Was this the 1890's? I was born in '82, and I can't think of a single time someone was like "oh an adult and a 15 year old child? Yeah that's okay."
This is straight priori falacy. Why the fuck are you arguing the 'degrees of okay-ness' for sex with children. This is fucking baffling.
Thinking one thing is worse doesn't mean you endorse anything else.
Saying, "Both these things are bad, and one is worse," is not the same as saying, "One of these things is more okay than the other." Neither one is okay.
If we cannot compare bad things without that comparison implying, "one of them is more GOOD than the other," then all bad things are equally bad. If I said that committing pedophilia is worse than beating your wife, am I now saying that beating your wife is better? What about stealing from the cash register at work, or jaywalking? Are all bad things just equally bad, with no comparison possible, or else we're praising the virtues of crime?
To your first point, in that sentence I wasn't talking about actually dating or having sex with the 15 year old. I was talking about looking at them, and thinking they are attractive. So no, nobody would say that the "relationship" was okay, but they wouldn't roundly condemn someone for being attracted to them, or having the urge to look at them sexually, in their own head.

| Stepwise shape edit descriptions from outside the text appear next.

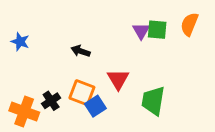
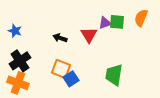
purple triangle: (141, 31) -> (105, 23), turned 40
red triangle: (118, 79) -> (89, 35), moved
black cross: (51, 101) -> (20, 61), moved, size x1.5

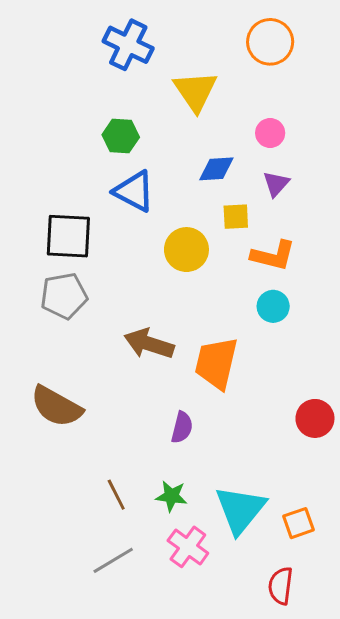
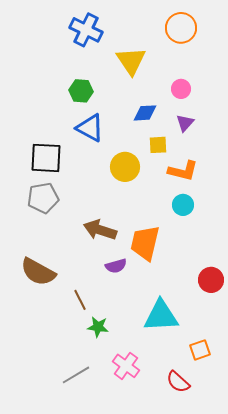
purple semicircle: (182, 427) -> (116, 266), moved, turned 60
brown line: (116, 495) -> (80, 300), moved
green star: (171, 496) -> (98, 327), moved
cyan triangle: (240, 510) -> (161, 316), moved, turned 48
red semicircle: (281, 586) -> (178, 382), moved, turned -55

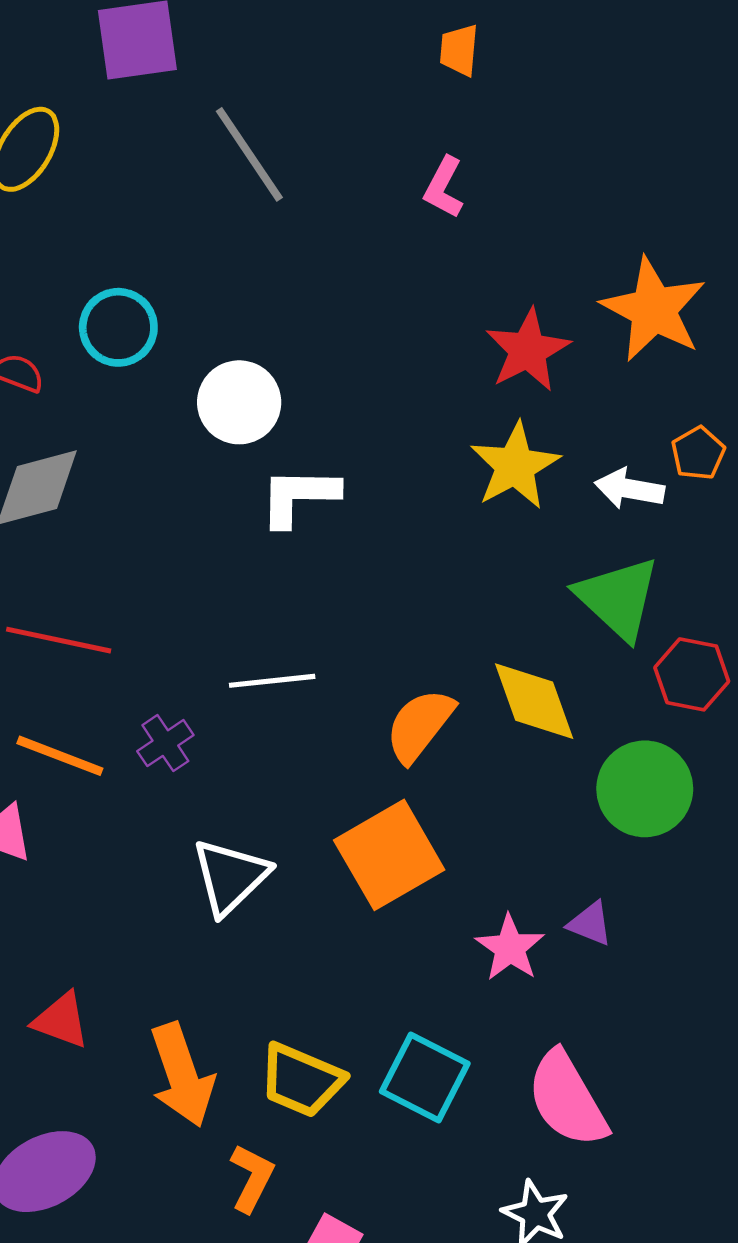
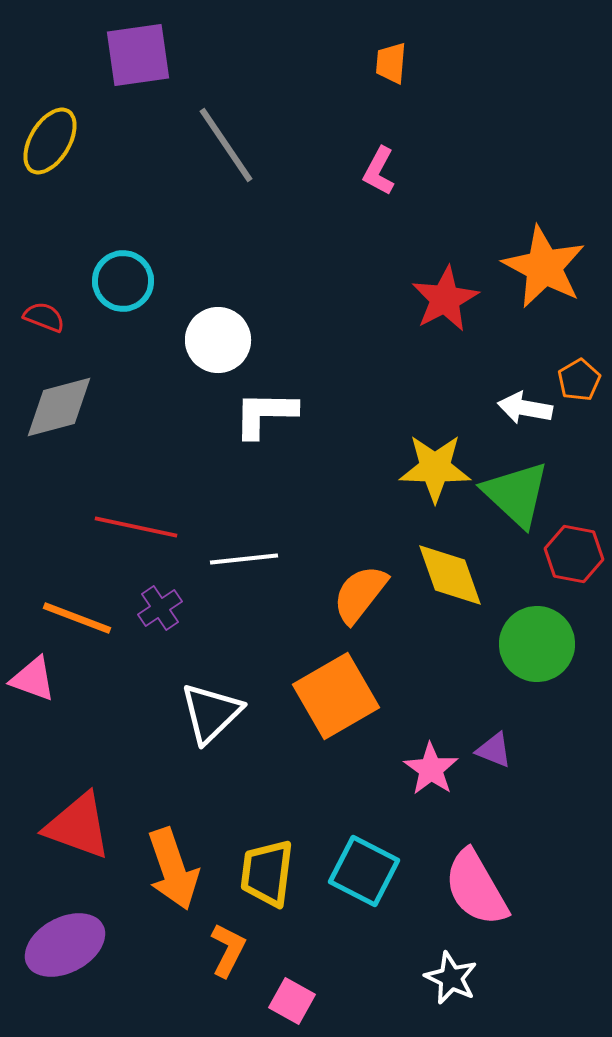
yellow star: (515, 466) -> (435, 468), moved, turned 30
red line: (59, 640) -> (136, 527), moved
red triangle: (61, 1020) -> (78, 826), size x1.5
yellow trapezoid: (301, 1080) -> (267, 873), turned 74

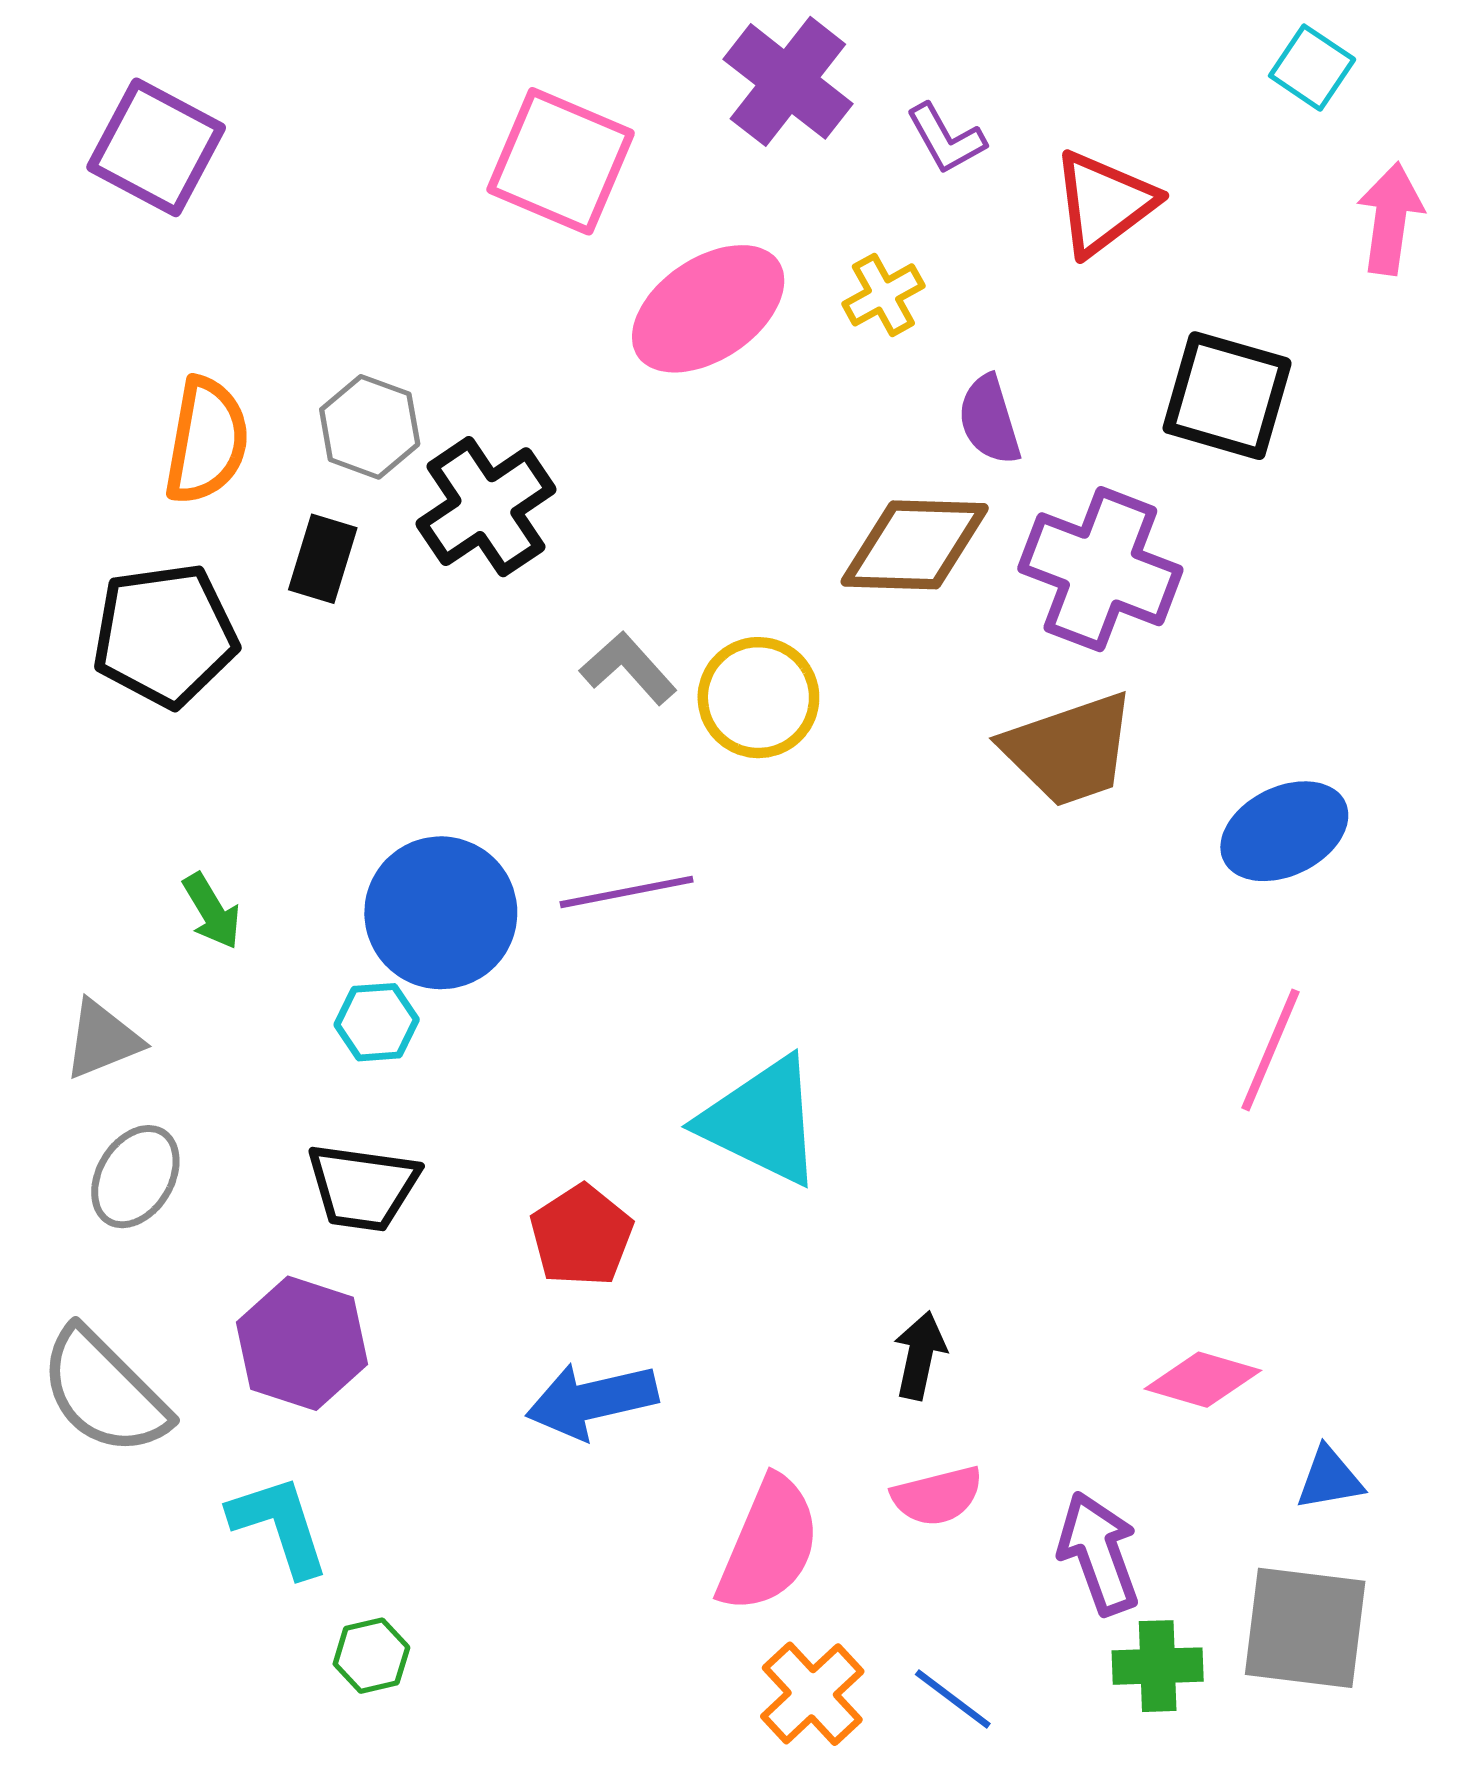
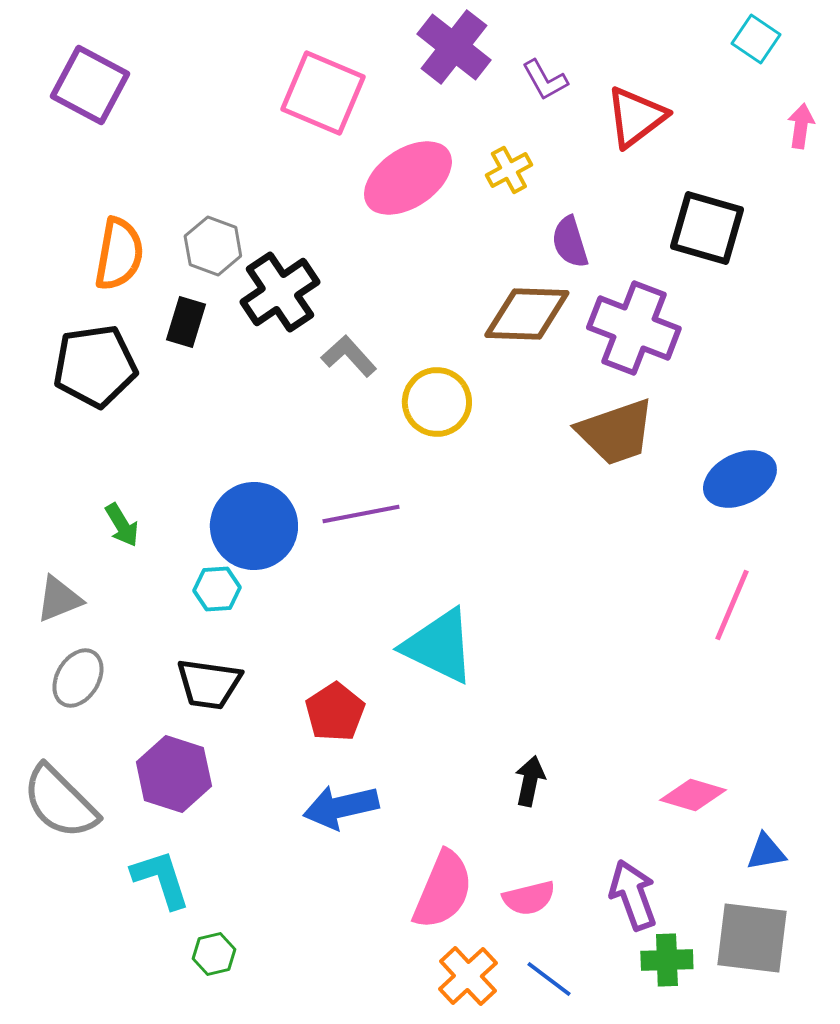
pink arrow: (1390, 219) -> (801, 126), size x0.7
gray L-shape: (628, 668) -> (349, 356), moved
pink semicircle: (937, 1496) -> (529, 898), moved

It used to be relatively acceptable to say something like, "Man, I sure think that 15 year old looks hot, but of course I won't go anywhere near her, because she is too young," but never, ever, to say the same about a 5 year old. That first sentiment is the basis of many distasteful songs and jokes and movies. The second one would be met with confusion and revulsion for even thinking it.
And once again, I am not saying that is right. I am just saying how attitudes have changed. For the better. Now we say that even looking at a teenager is wrong. That looking at their body is as bad as looking at a very young child's body. Because in both cases, it's not how messed-up you are in the head to even think about it. It's about how it would harm them to go through with it. And that's a better attitude.
They're not looking for a nuanced opinion. They want to be outraged and self-righteous, not to have a conversation.